Reputation:
I've got 2 datasets:
implicit val spark: SparkSession = SparkSession
.builder()
.appName("app").master("local[1]")
.config("spark.executor.memory", "1g")
.getOrCreate()
import spark.implicits._
val ds1 = /*read csv file*/.as[caseClass1]
val ds2 = /*read csv file*/.as[caseClass2]
Then I do join and map like:
val ds3 = ds1.
joinWith(ds2, ds1("id") === ds2("id"))
.map{case(left, right) => (left, Option(right))}
Getting expected result.
The problem is that i'm trying to implement RichDataset with that and some other functions like following:
object Extentions {
implicit class RichDataset[T <: Product](leftDs: Dataset[T]) {
def leftJoinWith[V <: Product](rightDs: Dataset[V], condition:
Column)(implicit spark: SparkSession) : Dataset[(T, Option[V])] = {
import spark.implicits._
leftDs.joinWith(rightDs, condition, "left")

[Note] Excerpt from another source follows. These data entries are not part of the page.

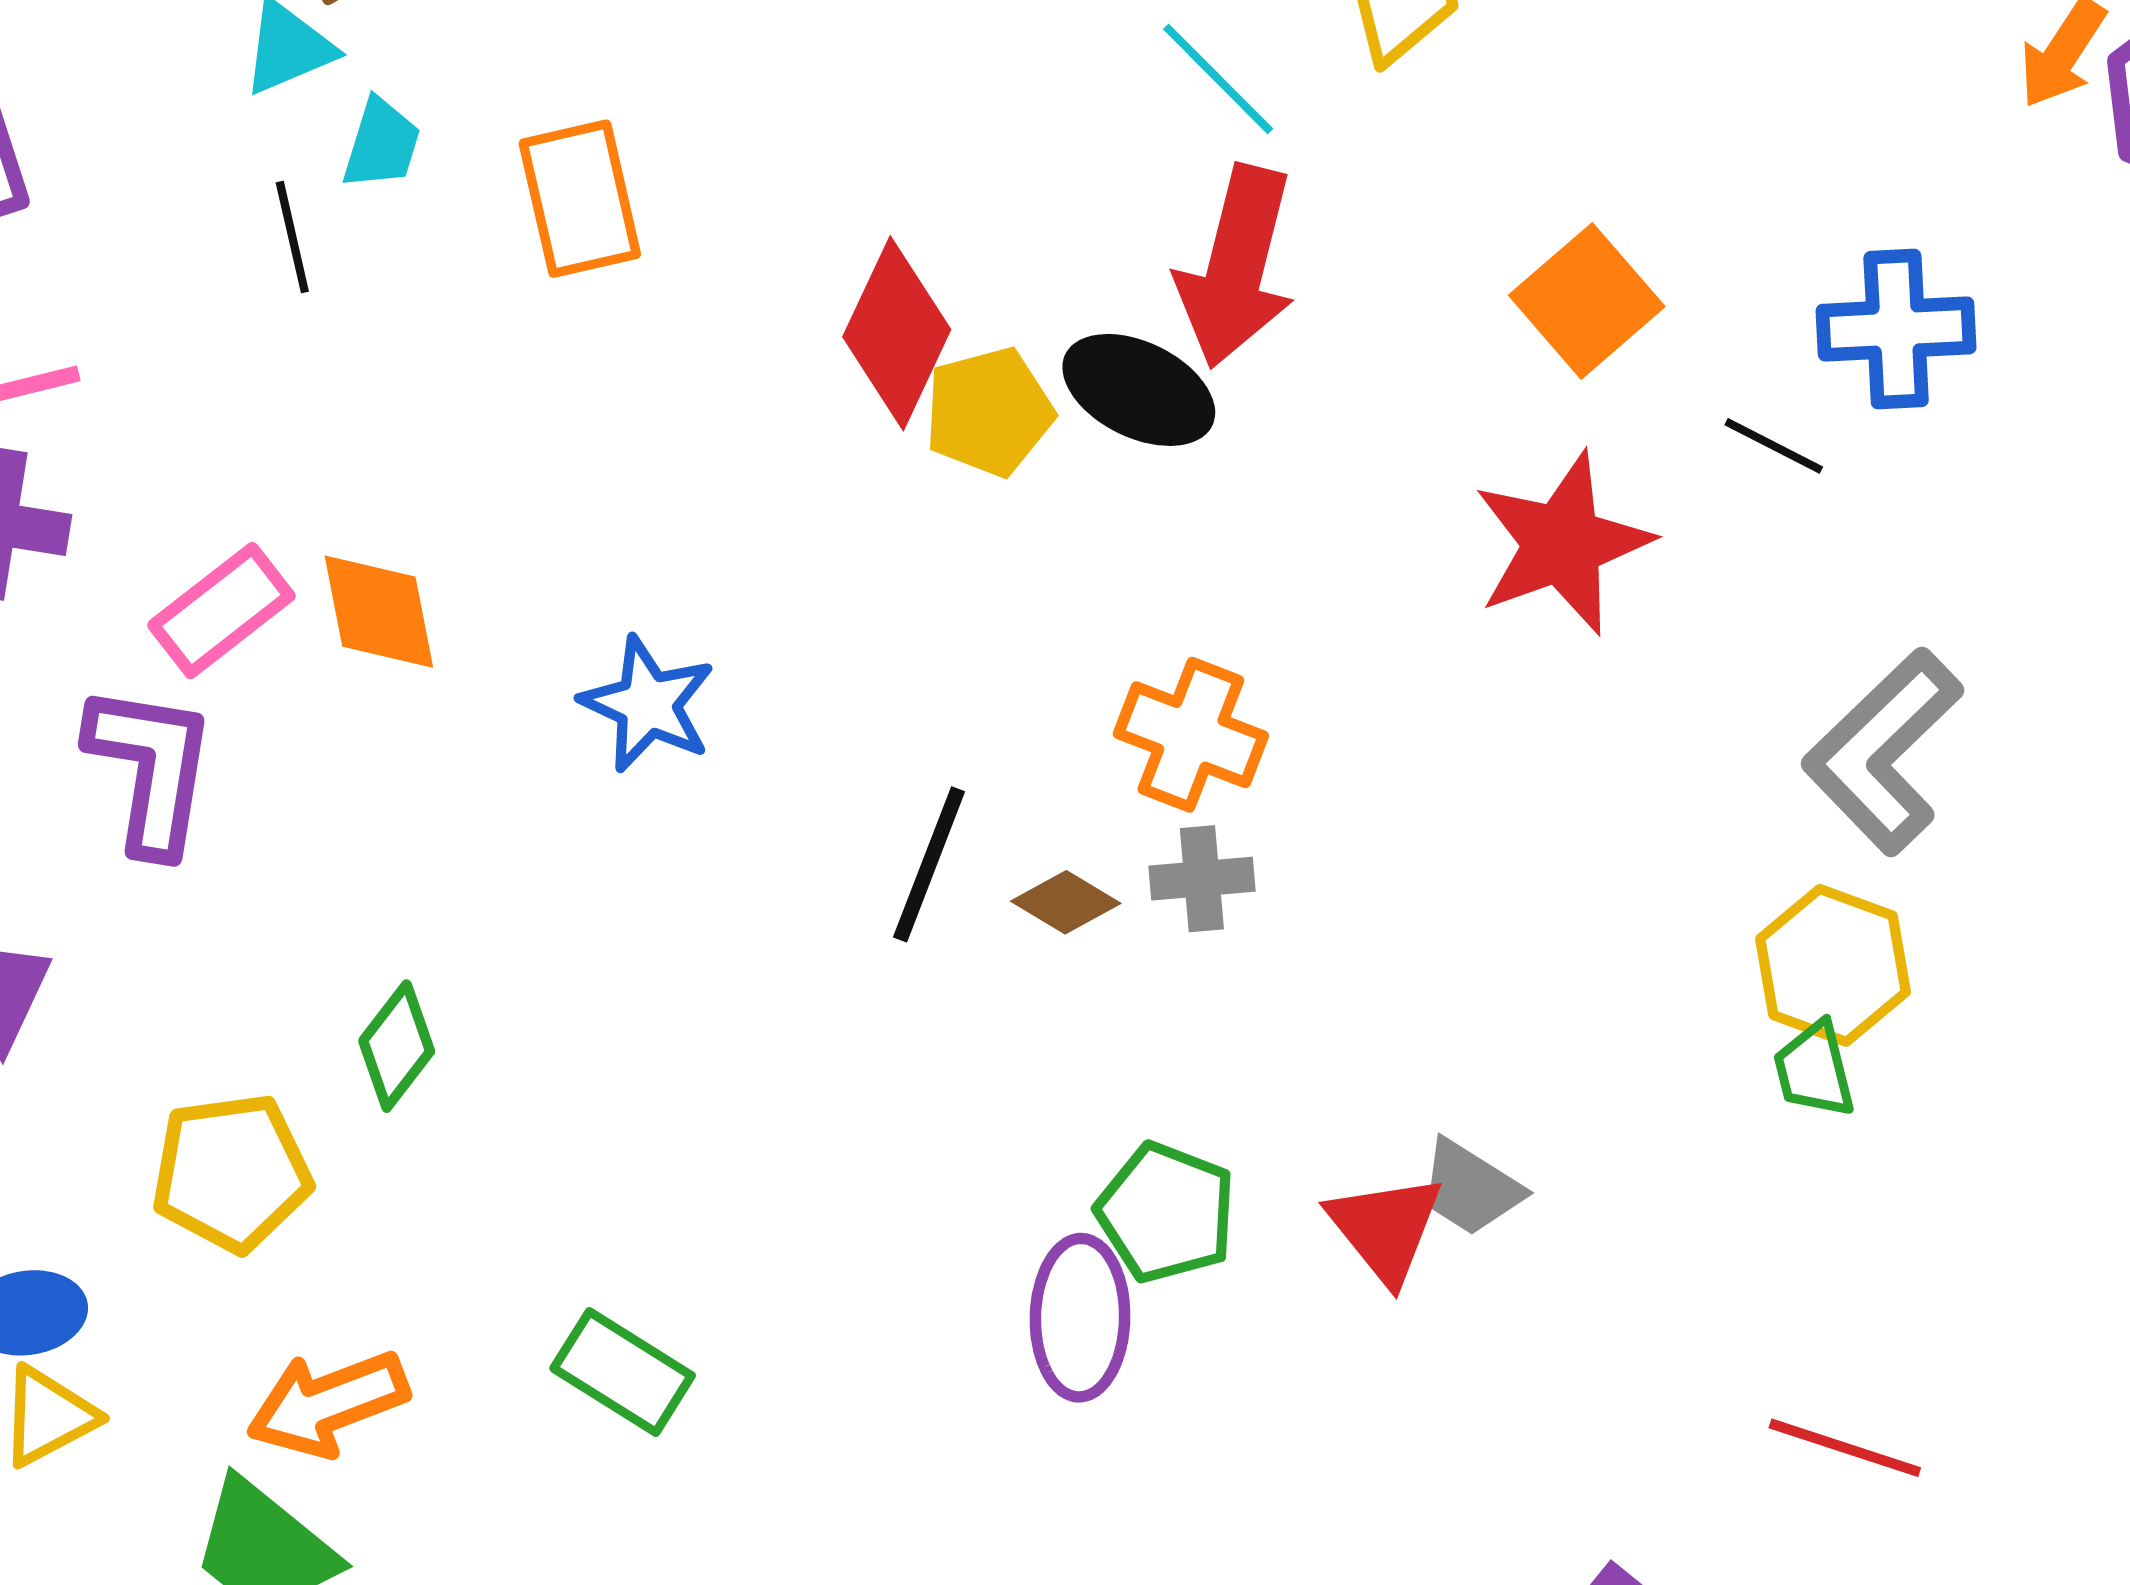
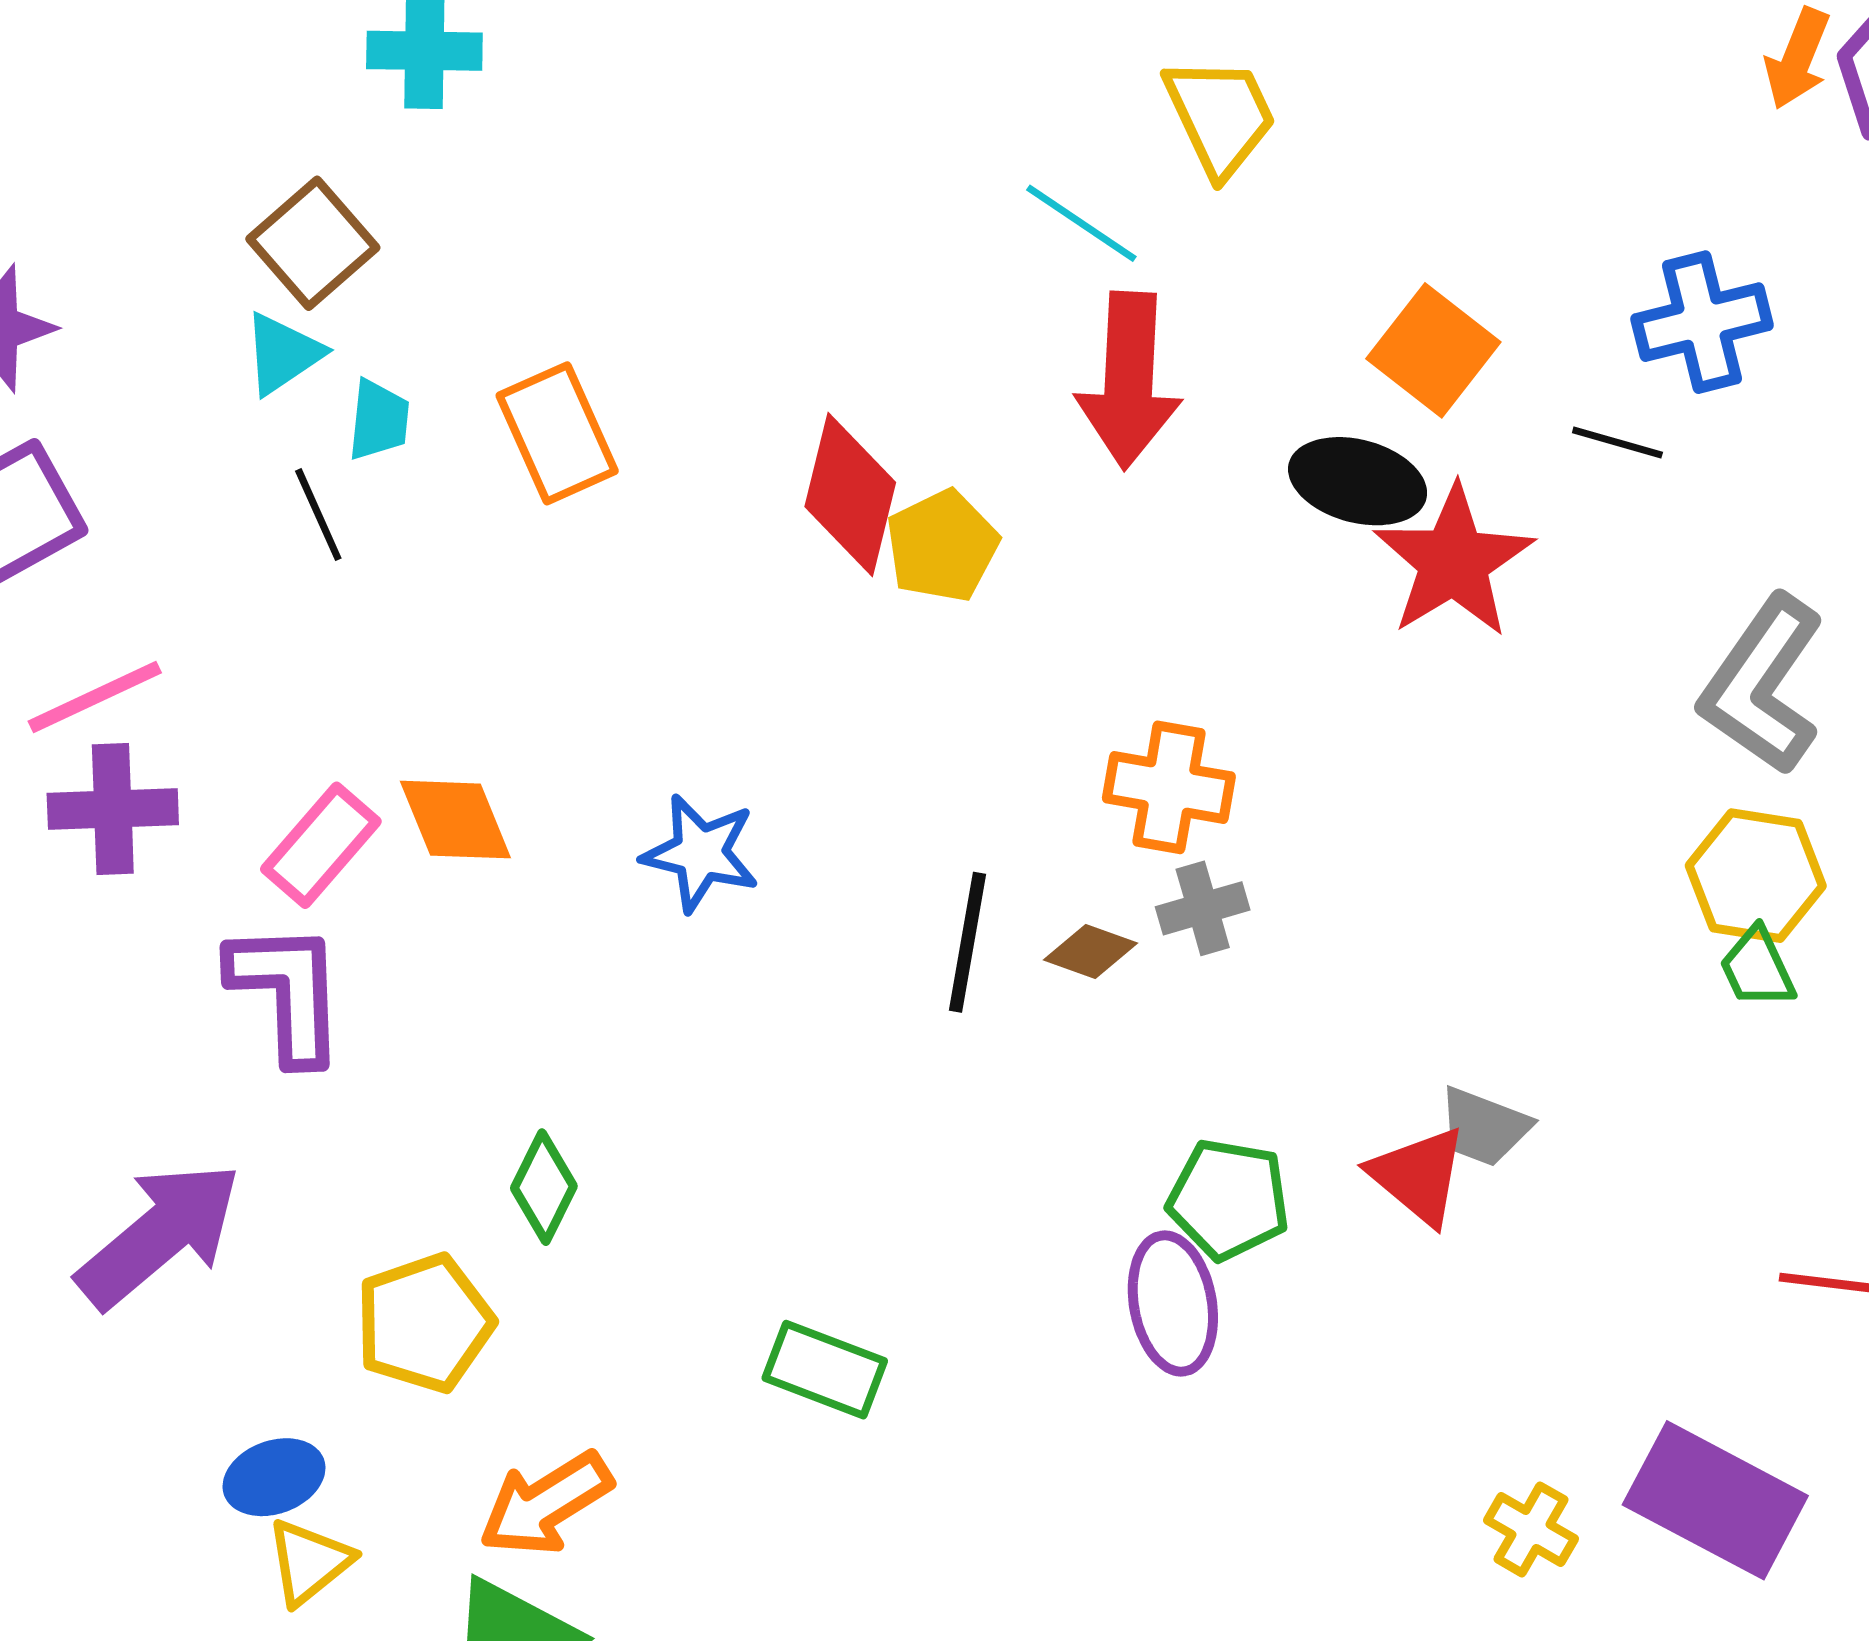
black ellipse: (1139, 390) -> (1358, 481), moved
green rectangle: (623, 1372) -> (825, 1370), moved

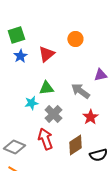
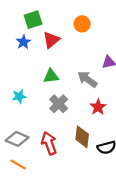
green square: (16, 35) -> (33, 20), moved
cyan star: (31, 103) -> (19, 96), moved
red arrow: (45, 139) -> (49, 143), moved
brown diamond: (75, 145) -> (82, 137), turned -50

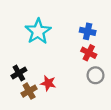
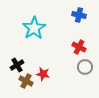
blue cross: (88, 31) -> (79, 15), moved
brown cross: (29, 91) -> (26, 81), turned -32

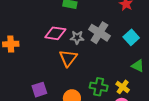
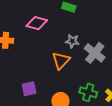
pink diamond: (55, 33) -> (37, 23), moved
gray cross: (99, 33) -> (95, 53), moved

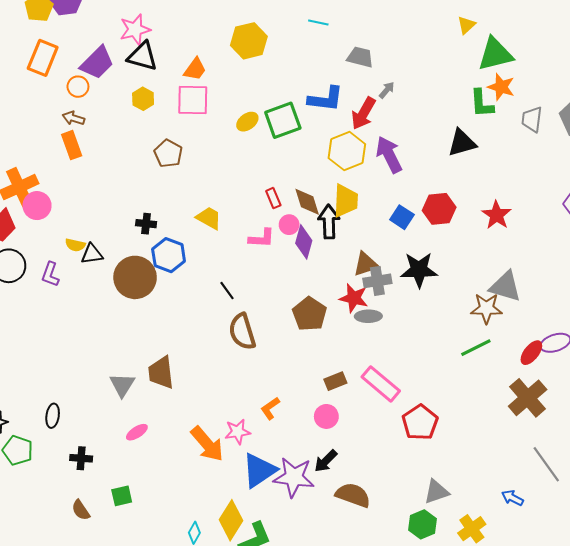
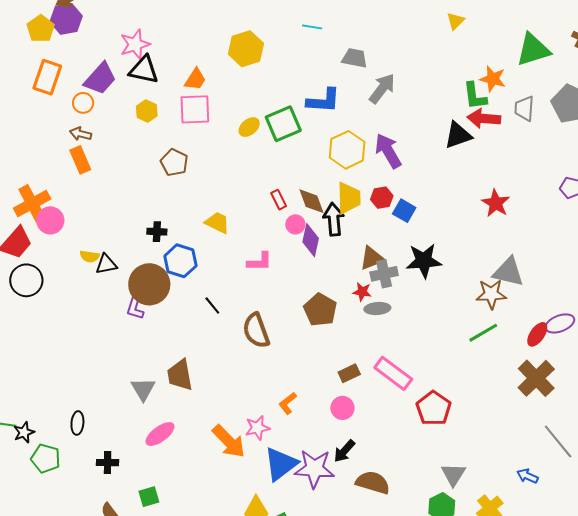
green triangle: (495, 54) -> (533, 50), moved
gray arrow: (387, 90) -> (382, 88), size x1.8
red arrow: (363, 113) -> (484, 118), moved, turned 68
red hexagon: (439, 209) -> (382, 198), moved, size x0.7
pink L-shape: (262, 238) -> (260, 262), moved
purple L-shape: (50, 274) -> (135, 308), moved
black line: (227, 291) -> (212, 305), moved
red star: (354, 298) -> (362, 292), size x0.7
pink ellipse: (137, 432) -> (160, 434), size x1.4
gray triangle: (436, 492) -> (453, 474), turned -36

.map{case(left, right) => (left, Option(right))}
}
}
}
In main, with import Extentions._ call to leftJoinWith fails:
Error:(15, 13) Unable to find encoder for type stored in a Dataset. Primitive types (Int, String, etc) and Product types (case classes) are supported by importing spark.implicits._ Support for serializing other types will be added in future releases.
.map{case(left, right) => (left, Option(right))}
Error:(15, 13) not enough arguments for method map: (implicit evidence$6: org.apache.spark.sql.Encoder[(T, Option[V])])org.apache.spark.sql.Dataset[(T, Option[V])].
Unspecified value parameter evidence$6.
.map{case(left, right) => (left, Option(right))}
... But spark.implicits._ are imported inside the function!
If return just join, not the join + map, it will work both in main and in function.
scalaVersion := "2.11.8", sparkVersion := "2.2.0"
Thanks in advance!
Upvotes: 0
Views: 1024
Reputation: 27373
If you add TypeTag
to the generic type argument, it works (saw this in Spark's source-code):
import scala.reflect.runtime.universe.TypeTag
import org.apache.spark.sql.{Column, Dataset, SparkSession}
object Extentions {
implicit class RichDataset[T <: Product : TypeTag](leftDs: Dataset[T]) {
def leftJoinWith[V <: Product : TypeTag](rightDs: Dataset[V], condition:
Column)(implicit spark: SparkSession) : Dataset[(T, Option[V])] = {
import spark.implicits._
leftDs.joinWith(rightDs, condition, "left")
.map{case(left, right) => (left, Option(right))}
}
}
}
Upvotes: 2